Там, где звериная серьезность, там же и ее близкая родственница, которую принято называть «пошлостью».
Кто-то из умных людей заметил, что пошлость по прошествии времени становится стилем. Мне нравится эта мысль, и я ее вполне разделяю. Но я все же к ней, к этой мысли, кое-что добавил бы.
Да, пошлость рано или поздно становится стилем. Но только в том случае, если по дороге к «стилю» она не успеет преобразоваться в «кровь и почву», в «обострение классовой борьбы», в «Русский мир», в смерть, в разрушение, в войну.
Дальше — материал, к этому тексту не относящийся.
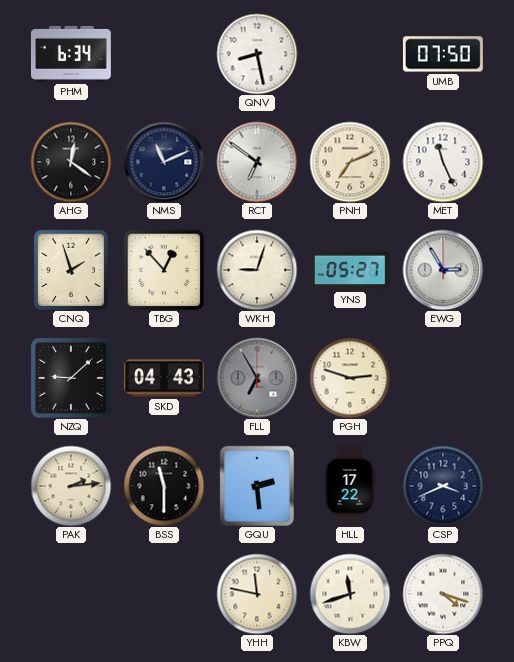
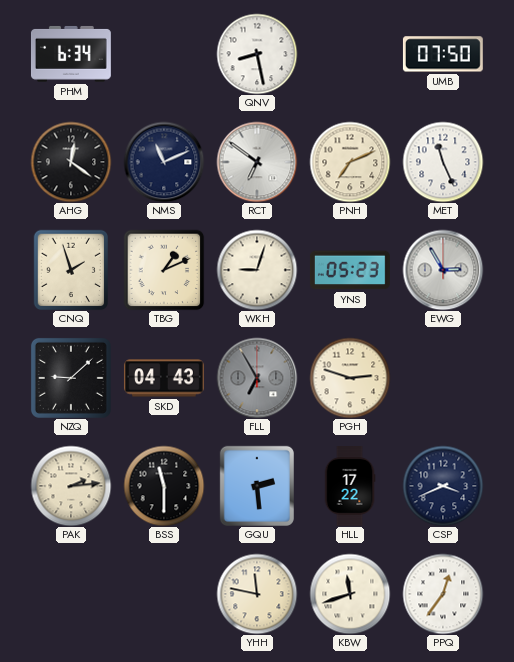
TBG: 12:53 -> 1:11
YNS: 05:27 -> 05:23
PPQ: 4:18 -> 12:36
Именно поэтому столь насущен хотя бы приблизительный общественный договор, хоть как-то регулирующий общественные представления о стиле и о пошлости и, главное, об их фундаментальном различии.
Да только откуда бы этому договору взяться, если многие из тех, кому просто по профессиональной обязанности положено распознавать эти границы, с детским щенячьим восторгом ныряют в мутную стихию кромешной пошлости.
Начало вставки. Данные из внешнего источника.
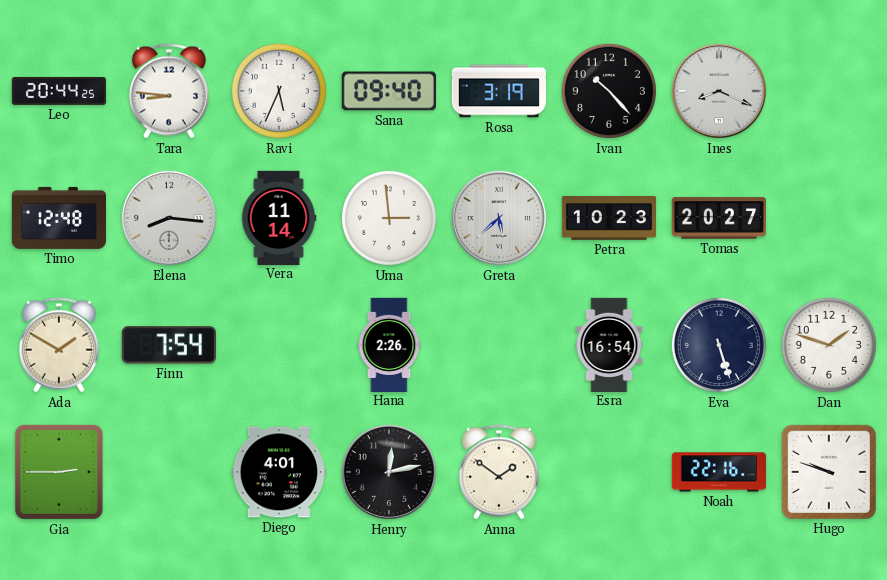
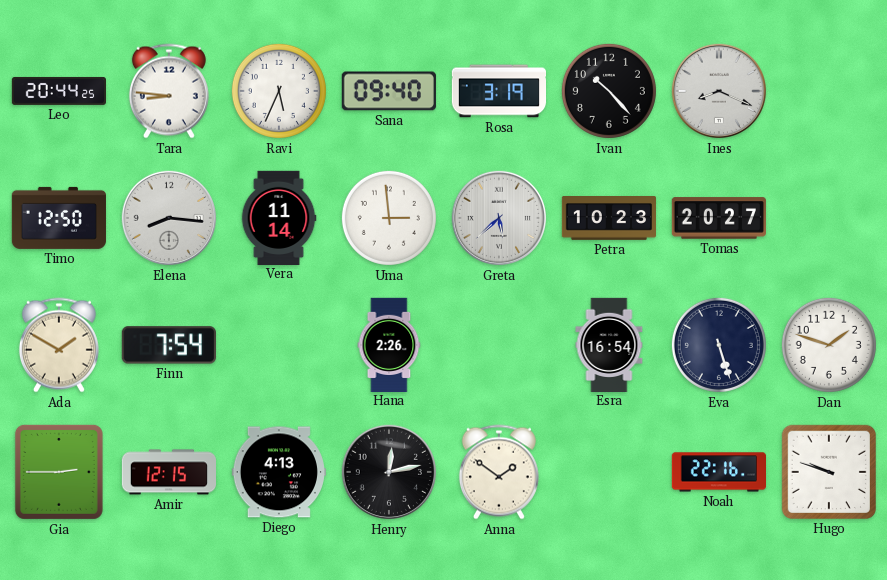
Timo: 12:48 -> 12:50
Amir: none -> 12:15
Diego: 4:01 -> 4:13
Знаю, знаю: кто-то непременно спросит: «А с чего это вы решили, что именно вы вправе определять, что есть пошлость, а что нет?»
Согласен, это аргумент неоспоримый. Я не шучу.
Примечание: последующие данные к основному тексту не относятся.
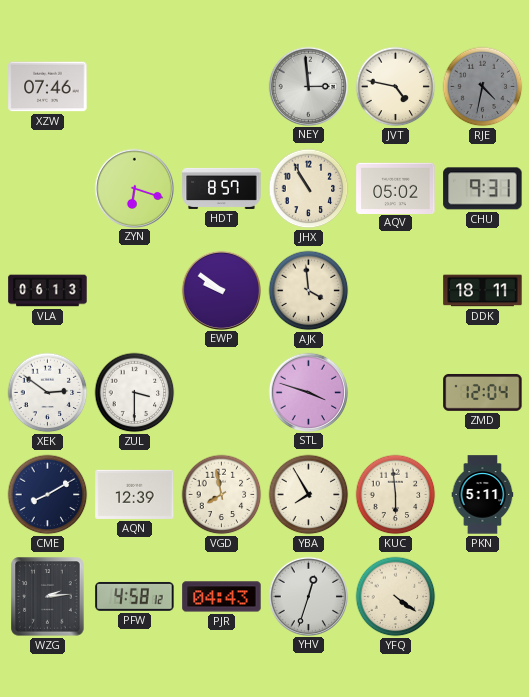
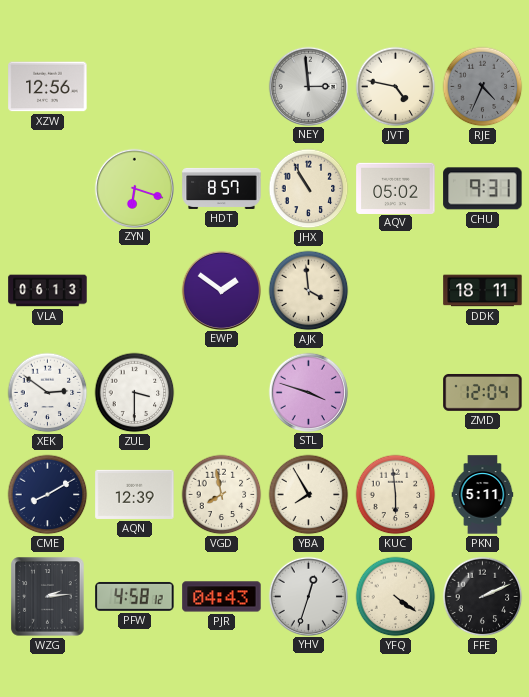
XZW: 07:46 -> 12:56
RJE: 4:32 -> 4:34
EWP: 9:51 -> 1:51
FFE: none -> 2:11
Потому что я действительно не знаю, чем на это ответить. Ну, разве что словами Чехова, который в одном из своих писем, не помню, кому адресованному и по какому поводу, написал: «Я знаю, что Шекспир писал лучше, чем Златовратский, но я не могу этого доказать».
И я тоже не могу доказать, что «Шекспир писал лучше, чем Златовратский», хотя я это тоже твердо знаю. И уже хотя бы поэтому разговор должен продолжаться.
В пошлости изначально заложен заряд агрессии. Это не та, игровая, условная агрессия, которая бывает свойственна некоторым проявлениям художественной деятельности. Это другая агрессия — буквальная, требующая выхода за границы стиля, жанра, художественного метода, за границы академической, да и любой другой дискуссии. Пошлость не терпит не только соперничества, но и любой критики по отношению к себе, потому что всегда претендует на окончательную «истинность». Она всегда ищет союз с силой, с властью, всегда ищет их покровительства и, как правило, их находит.
Лидия Яковлевна Гинзбург, одна из умнейших женщин XX века, в одной из своих записных книжек написала: «Одно из самых основных и самых гибельных свойств пошлости — безответственность. Пошлость не нуждается в обоснованиях, в связи, в выводах из посылок и не понимает того, что поступок есть выбор и тем самым отказ от другого».
А серьезность, продолжим мы, — не «звериная», а человеческая, — это прежде всего именно ответственность. Хоть бытовая, хоть интеллектуальная, хоть социальная, хоть какая. А для пишущего и говорящего человека это прежде всего ответственность перед языком. Это ответственность за слова, за их значения и за их порядок в предложении. Ну, и ответственность перед историей само собой. И я, как хочется мне надеяться, достаточно хорошо понимаю, как важно быть серьезным.